Problem to solve ::
Word for word, reproduce the listing that follows, excluding any pictures it contains.

Records for processing ::

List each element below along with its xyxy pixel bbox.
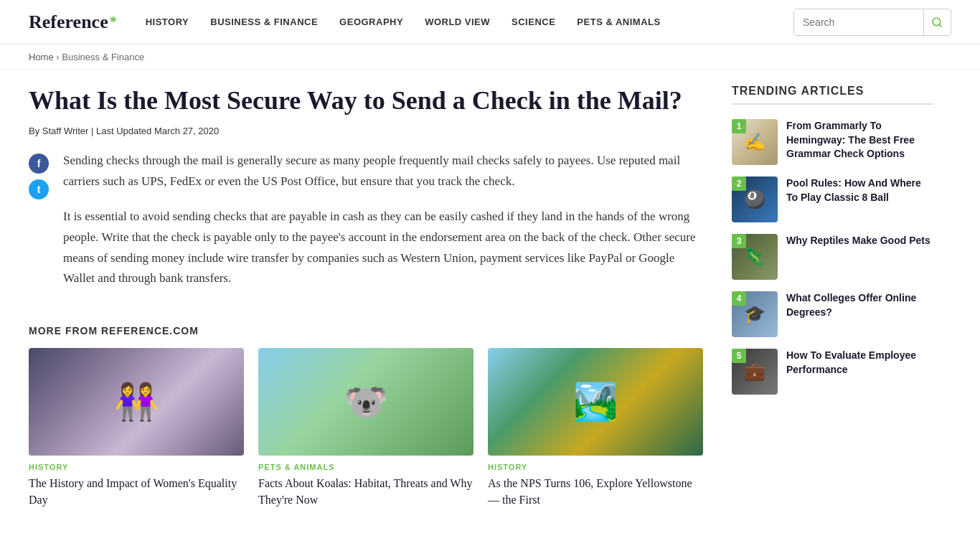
card-yellowstone-title: As the NPS Turns 106, Explore Yellowston… [488, 476, 703, 508]
trending-rank-4: 4 [732, 291, 746, 306]
article-meta-sep: | [91, 126, 93, 136]
sidebar: TRENDING ARTICLES ✍️ 1 From Grammarly To… [732, 70, 933, 508]
more-from-title: MORE FROM REFERENCE.COM [29, 325, 703, 336]
article-paragraph-2: It is essential to avoid sending checks … [63, 207, 703, 290]
cards-grid: HISTORY The History and Impact of Women'… [29, 348, 703, 508]
card-koala-image [258, 348, 473, 456]
breadcrumb-current: Business & Finance [62, 52, 144, 62]
card-women-category: HISTORY [29, 463, 244, 471]
twitter-icon: t [37, 184, 41, 195]
reptile-icon: 🦎 [744, 247, 765, 267]
facebook-icon: f [37, 158, 41, 169]
trending-rank-2: 2 [732, 176, 746, 191]
search-input[interactable] [794, 9, 923, 35]
trending-item-3-num-img: 🦎 3 [732, 234, 778, 280]
breadcrumb: Home › Business & Finance [0, 44, 980, 70]
breadcrumb-separator: › [56, 52, 59, 62]
logo-text: Reference [29, 11, 108, 33]
main-layout: What Is the Most Secure Way to Send a Ch… [0, 70, 980, 508]
trending-item-4[interactable]: 🎓 4 What Colleges Offer Online Degrees? [732, 291, 933, 337]
search-button[interactable] [923, 9, 950, 35]
breadcrumb-home[interactable]: Home [29, 52, 54, 62]
article-body: Sending checks through the mail is gener… [63, 151, 703, 303]
trending-rank-3: 3 [732, 234, 746, 248]
trending-item-5-title: How To Evaluate Employee Performance [786, 349, 933, 377]
trending-rank-5: 5 [732, 349, 746, 363]
trending-item-2-num-img: 🎱 2 [732, 176, 778, 222]
card-yellowstone-category: HISTORY [488, 463, 703, 471]
search-icon [931, 17, 943, 28]
trending-item-4-num-img: 🎓 4 [732, 291, 778, 337]
nav-science[interactable]: SCIENCE [512, 17, 555, 27]
card-yellowstone-image [488, 348, 703, 456]
card-yellowstone[interactable]: HISTORY As the NPS Turns 106, Explore Ye… [488, 348, 703, 508]
article-updated: Last Updated March 27, 2020 [96, 126, 219, 136]
article-meta: By Staff Writer | Last Updated March 27,… [29, 126, 703, 136]
trending-item-1-num-img: ✍️ 1 [732, 119, 778, 165]
card-women-title: The History and Impact of Women's Equali… [29, 476, 244, 508]
main-nav: HISTORY BUSINESS & FINANCE GEOGRAPHY WOR… [146, 17, 793, 27]
site-logo[interactable]: Reference* [29, 11, 117, 33]
trending-item-4-title: What Colleges Offer Online Degrees? [786, 291, 933, 319]
trending-item-5-num-img: 💼 5 [732, 349, 778, 395]
employee-icon: 💼 [744, 362, 765, 382]
trending-item-1-title: From Grammarly To Hemingway: The Best Fr… [786, 119, 933, 161]
nav-pets-animals[interactable]: PETS & ANIMALS [577, 17, 660, 27]
twitter-share-button[interactable]: t [29, 179, 49, 199]
facebook-share-button[interactable]: f [29, 154, 49, 174]
article-byline: By Staff Writer [29, 126, 88, 136]
card-koala[interactable]: PETS & ANIMALS Facts About Koalas: Habit… [258, 348, 473, 508]
nav-history[interactable]: HISTORY [146, 17, 189, 27]
pool-icon: 🎱 [744, 189, 765, 209]
social-icons: f t [29, 154, 49, 303]
nav-business-finance[interactable]: BUSINESS & FINANCE [210, 17, 318, 27]
trending-item-2-title: Pool Rules: How And Where To Play Classi… [786, 176, 933, 204]
svg-line-1 [939, 24, 941, 27]
article-paragraph-1: Sending checks through the mail is gener… [63, 151, 703, 192]
article-area: What Is the Most Secure Way to Send a Ch… [29, 70, 703, 508]
trending-title: TRENDING ARTICLES [732, 85, 933, 105]
more-from-section: MORE FROM REFERENCE.COM HISTORY The Hist… [29, 325, 703, 508]
article-content-with-social: f t Sending checks through the mail is g… [29, 151, 703, 303]
trending-item-3[interactable]: 🦎 3 Why Reptiles Make Good Pets [732, 234, 933, 280]
card-koala-title: Facts About Koalas: Habitat, Threats and… [258, 476, 473, 508]
trending-item-1[interactable]: ✍️ 1 From Grammarly To Hemingway: The Be… [732, 119, 933, 165]
nav-world-view[interactable]: WORLD VIEW [425, 17, 490, 27]
trending-item-3-title: Why Reptiles Make Good Pets [786, 234, 930, 248]
card-women[interactable]: HISTORY The History and Impact of Women'… [29, 348, 244, 508]
logo-asterisk: * [110, 14, 117, 30]
grammar-icon: ✍️ [744, 132, 765, 152]
site-header: Reference* HISTORY BUSINESS & FINANCE GE… [0, 0, 980, 44]
trending-rank-1: 1 [732, 119, 746, 133]
trending-item-2[interactable]: 🎱 2 Pool Rules: How And Where To Play Cl… [732, 176, 933, 222]
card-women-image [29, 348, 244, 456]
nav-geography[interactable]: GEOGRAPHY [339, 17, 403, 27]
search-container [793, 9, 951, 36]
trending-item-5[interactable]: 💼 5 How To Evaluate Employee Performance [732, 349, 933, 395]
card-koala-category: PETS & ANIMALS [258, 463, 473, 471]
article-title: What Is the Most Secure Way to Send a Ch… [29, 85, 703, 117]
college-icon: 🎓 [744, 304, 765, 324]
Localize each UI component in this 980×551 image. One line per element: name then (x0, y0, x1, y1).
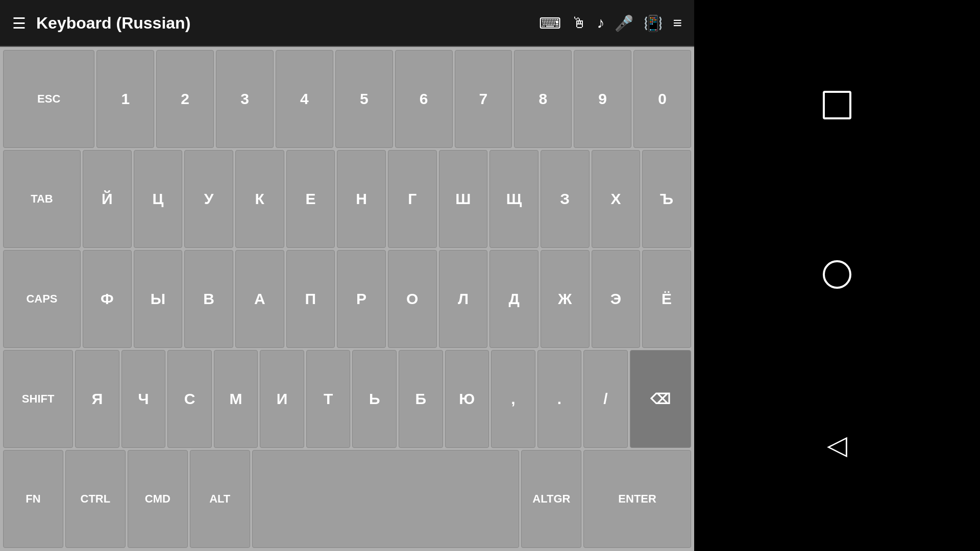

Task output ::
List each element below along with its xyxy pixel bbox.
card-yellowstone-title: As the NPS Turns 106, Explore Yellowston… [488, 476, 703, 508]
trending-rank-4: 4 [732, 291, 746, 306]
article-meta-sep: | [91, 126, 93, 136]
sidebar: TRENDING ARTICLES ✍️ 1 From Grammarly To… [732, 70, 933, 508]
more-from-title: MORE FROM REFERENCE.COM [29, 325, 703, 336]
article-paragraph-2: It is essential to avoid sending checks … [63, 207, 703, 290]
cards-grid: HISTORY The History and Impact of Women'… [29, 348, 703, 508]
card-koala-image [258, 348, 473, 456]
breadcrumb-current: Business & Finance [62, 52, 144, 62]
card-women-category: HISTORY [29, 463, 244, 471]
twitter-icon: t [37, 184, 41, 195]
reptile-icon: 🦎 [744, 247, 765, 267]
facebook-icon: f [37, 158, 41, 169]
trending-rank-2: 2 [732, 176, 746, 191]
search-input[interactable] [794, 9, 923, 35]
trending-item-3-num-img: 🦎 3 [732, 234, 778, 280]
breadcrumb: Home › Business & Finance [0, 44, 980, 70]
breadcrumb-separator: › [56, 52, 59, 62]
logo-text: Reference [29, 11, 108, 33]
main-layout: What Is the Most Secure Way to Send a Ch… [0, 70, 980, 508]
trending-item-4[interactable]: 🎓 4 What Colleges Offer Online Degrees? [732, 291, 933, 337]
search-button[interactable] [923, 9, 950, 35]
breadcrumb-home[interactable]: Home [29, 52, 54, 62]
article-body: Sending checks through the mail is gener… [63, 151, 703, 303]
trending-rank-3: 3 [732, 234, 746, 248]
trending-item-5-title: How To Evaluate Employee Performance [786, 349, 933, 377]
trending-rank-5: 5 [732, 349, 746, 363]
trending-item-2-num-img: 🎱 2 [732, 176, 778, 222]
card-yellowstone-category: HISTORY [488, 463, 703, 471]
search-icon [931, 17, 943, 28]
trending-item-4-num-img: 🎓 4 [732, 291, 778, 337]
nav-science[interactable]: SCIENCE [512, 17, 555, 27]
card-yellowstone-image [488, 348, 703, 456]
card-yellowstone[interactable]: HISTORY As the NPS Turns 106, Explore Ye… [488, 348, 703, 508]
article-updated: Last Updated March 27, 2020 [96, 126, 219, 136]
article-meta: By Staff Writer | Last Updated March 27,… [29, 126, 703, 136]
trending-item-1-num-img: ✍️ 1 [732, 119, 778, 165]
card-women-title: The History and Impact of Women's Equali… [29, 476, 244, 508]
main-nav: HISTORY BUSINESS & FINANCE GEOGRAPHY WOR… [146, 17, 793, 27]
site-logo[interactable]: Reference* [29, 11, 117, 33]
trending-item-4-title: What Colleges Offer Online Degrees? [786, 291, 933, 319]
trending-item-5-num-img: 💼 5 [732, 349, 778, 395]
employee-icon: 💼 [744, 362, 765, 382]
trending-item-1-title: From Grammarly To Hemingway: The Best Fr… [786, 119, 933, 161]
nav-pets-animals[interactable]: PETS & ANIMALS [577, 17, 660, 27]
twitter-share-button[interactable]: t [29, 179, 49, 199]
facebook-share-button[interactable]: f [29, 154, 49, 174]
article-byline: By Staff Writer [29, 126, 88, 136]
card-koala[interactable]: PETS & ANIMALS Facts About Koalas: Habit… [258, 348, 473, 508]
nav-history[interactable]: HISTORY [146, 17, 189, 27]
pool-icon: 🎱 [744, 189, 765, 209]
social-icons: f t [29, 154, 49, 303]
nav-business-finance[interactable]: BUSINESS & FINANCE [210, 17, 318, 27]
trending-item-2-title: Pool Rules: How And Where To Play Classi… [786, 176, 933, 204]
svg-line-1 [939, 24, 941, 27]
article-paragraph-1: Sending checks through the mail is gener… [63, 151, 703, 192]
article-area: What Is the Most Secure Way to Send a Ch… [29, 70, 703, 508]
trending-title: TRENDING ARTICLES [732, 85, 933, 105]
more-from-section: MORE FROM REFERENCE.COM HISTORY The Hist… [29, 325, 703, 508]
article-content-with-social: f t Sending checks through the mail is g… [29, 151, 703, 303]
trending-item-3[interactable]: 🦎 3 Why Reptiles Make Good Pets [732, 234, 933, 280]
card-koala-title: Facts About Koalas: Habitat, Threats and… [258, 476, 473, 508]
trending-item-1[interactable]: ✍️ 1 From Grammarly To Hemingway: The Be… [732, 119, 933, 165]
nav-world-view[interactable]: WORLD VIEW [425, 17, 490, 27]
trending-item-3-title: Why Reptiles Make Good Pets [786, 234, 930, 248]
card-women[interactable]: HISTORY The History and Impact of Women'… [29, 348, 244, 508]
logo-asterisk: * [110, 14, 117, 30]
grammar-icon: ✍️ [744, 132, 765, 152]
site-header: Reference* HISTORY BUSINESS & FINANCE GE… [0, 0, 980, 44]
trending-rank-1: 1 [732, 119, 746, 133]
trending-item-2[interactable]: 🎱 2 Pool Rules: How And Where To Play Cl… [732, 176, 933, 222]
card-women-image [29, 348, 244, 456]
nav-geography[interactable]: GEOGRAPHY [339, 17, 403, 27]
search-container [793, 9, 951, 36]
trending-item-5[interactable]: 💼 5 How To Evaluate Employee Performance [732, 349, 933, 395]
card-koala-category: PETS & ANIMALS [258, 463, 473, 471]
article-title: What Is the Most Secure Way to Send a Ch… [29, 85, 703, 117]
college-icon: 🎓 [744, 304, 765, 324]
Localize each UI component in this 980×551 image. One line per element: name then (x0, y0, x1, y1).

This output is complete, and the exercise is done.